Po usłyszeniu tych słów, "Lewy"... prychnął. Złapał się za głowę, a prowadzący konferencję dopytał sportowca, czy ten chce odpowiedzieć. Piłkarz coś zaczął mówić, ale ostatecznie odstąpił. Powiedział tylko z uśmiechem: "Naprawdę?".

Wiktor Chrabąszcz został zdyscyplinowany. – Może jednak zajmijmy się kwestiami sportowymi – powiedział gospodarz spotkania i udzielił głosu kolejnemu dziennikarzowi.

Okazało się, iż Julia Żugaj faktycznie kilka tygodni wcześniej przybyła do Barcelony na specjalny event zorganizowany przez sponsora klubu. Piłkarz i obecni influencerzy zrobili sobie wówczas wspólne zdjęcia.

Podsumowując, kariera Julii Żugaj jest naprawdę bogata.

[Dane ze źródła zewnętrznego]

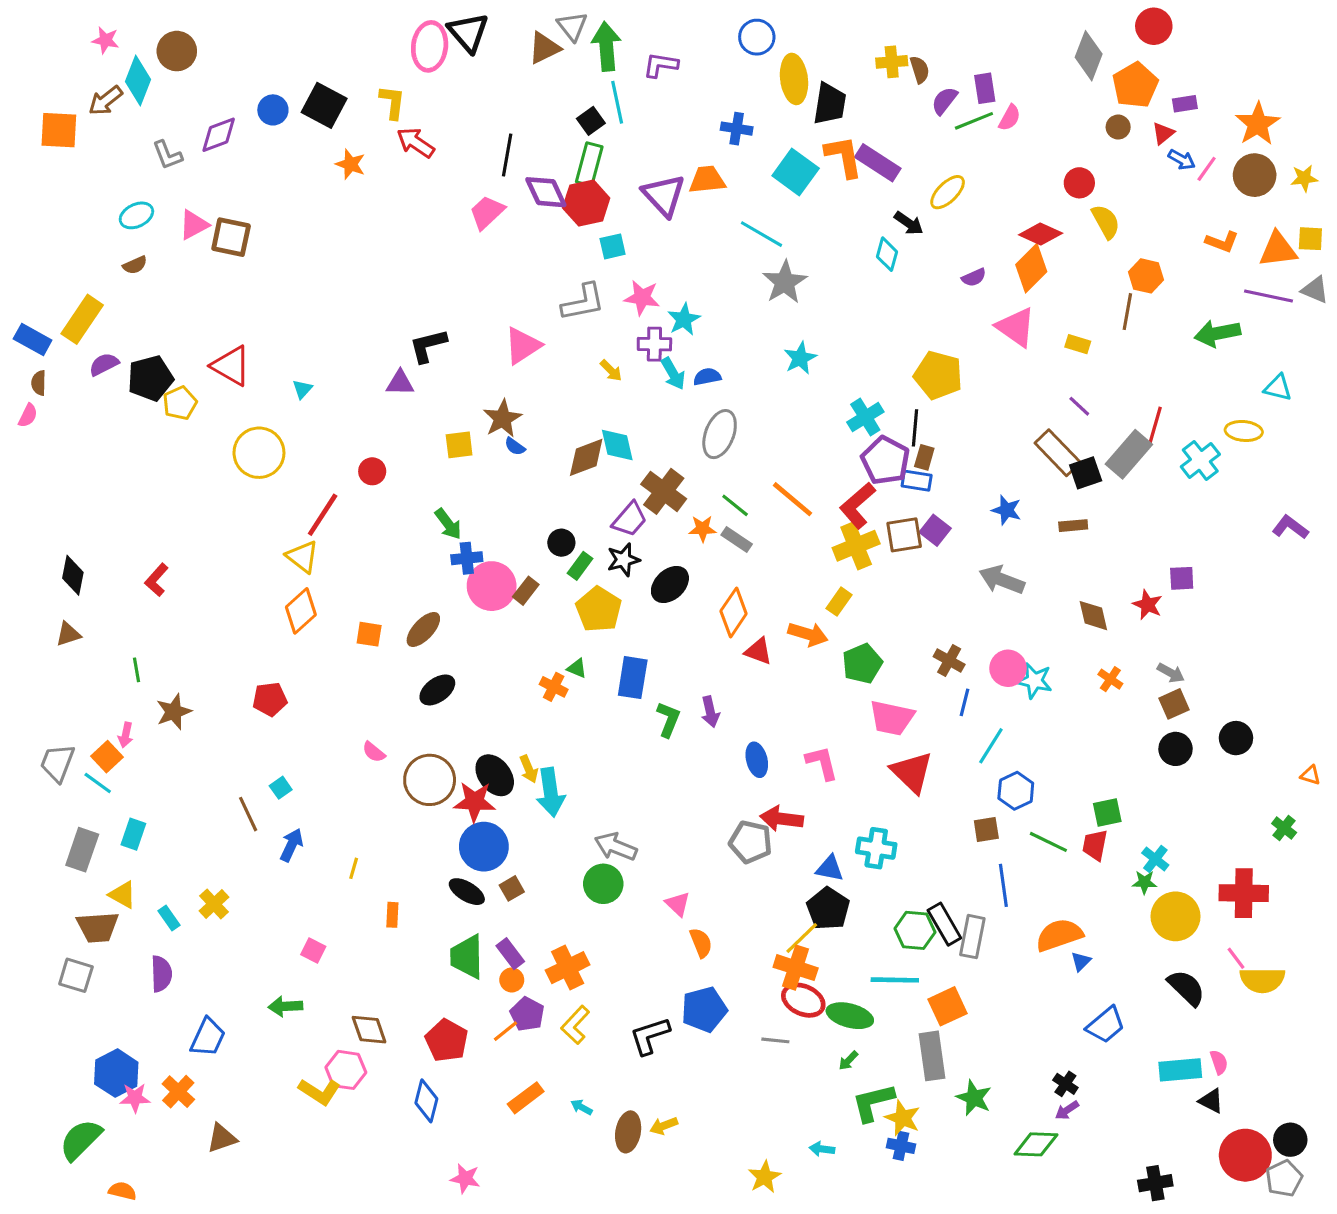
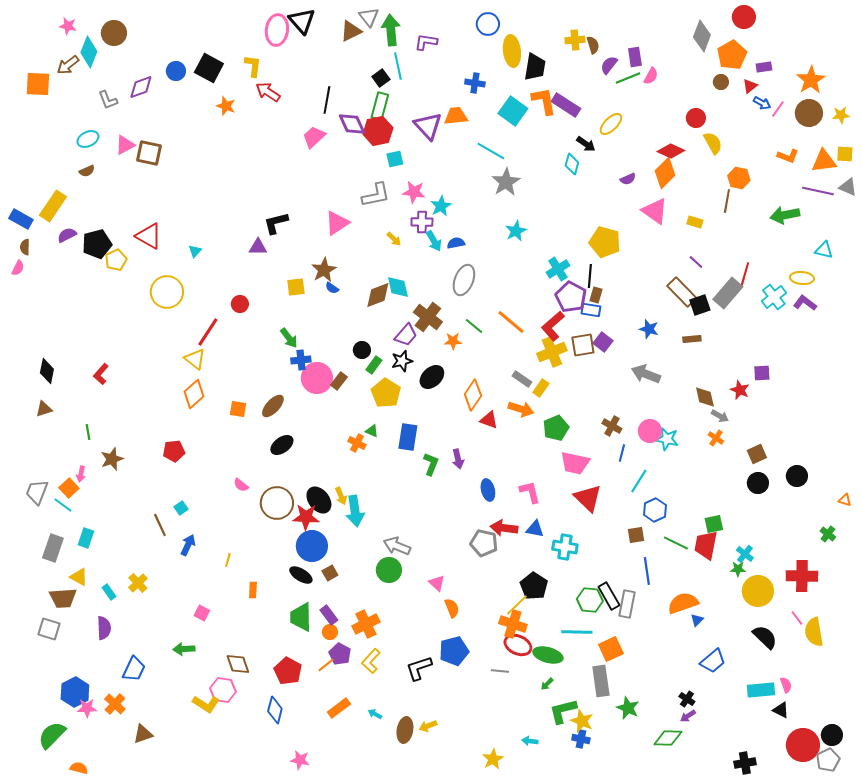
purple L-shape: (1290, 527) -> (805, 303), moved
gray rectangle: (737, 540) -> (522, 379), moved
gray arrow: (1171, 673) -> (720, 416), moved
red trapezoid: (1095, 845) -> (706, 545), size x1.4
blue triangle: (830, 868) -> (535, 529), moved
yellow semicircle: (1262, 980) -> (814, 632), turned 80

Influencerka ma też za sobą "armię żugajek", czyli swoich fanek, które za nią szaleją.

24-latka spełnia swoje marzenia i głośno mówi o kolejnych. – Chciałabym jeszcze wystąpić na jakiejś dużej imprezie telewizyjnej np. sylwestrowej – mówiła niedawno. Czy uda jej się je spełnić? Przekonamy się już za kilka miesięcy.